Do you remember high school trigonometry? Was it a blurred sequence of formulae with a recipe book of incantations for solving standard exam questions? I'm afraid to say that was my experience and it has taken many years (decades!) for me to see the full beauty and unity of the subject. Teaching it for the first time this year I was determined not to inflict the same on my students. My attempt at something a little different was based on a few key metaphors and heavy use of diagrams and graphs, supported by stories to help students see why trigonometry is indeed an interesting study for scientists, mathematicians and historians.

In senior school trigonometry, we're not just playing with triangles any more.
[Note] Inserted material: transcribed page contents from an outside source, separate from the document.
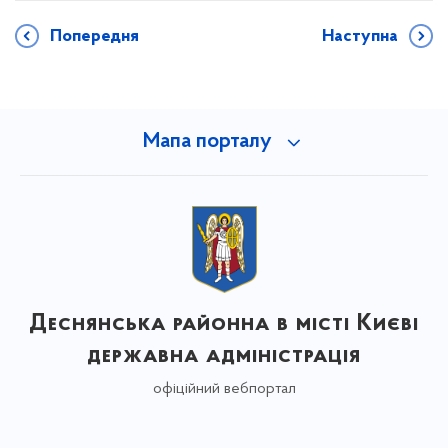
Попередня
Наступна
Мапа порталу
Деснянська районна в місті Києві
державна адміністрація
офіційний вебпортал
Welcome to the weird and wonderful world of circles and periodic functions. I think a good way to introduce the unit circle is to place it in the historical context of our ancient star gazers watching the heavens. That's our unit circle: the night sky. I suspect our ideas of angles, triangles and projections onto a circle owe as much to calculating the pharaoh's horoscope as they do to measuring irregular sizes strips of land to work out the taxes owed him.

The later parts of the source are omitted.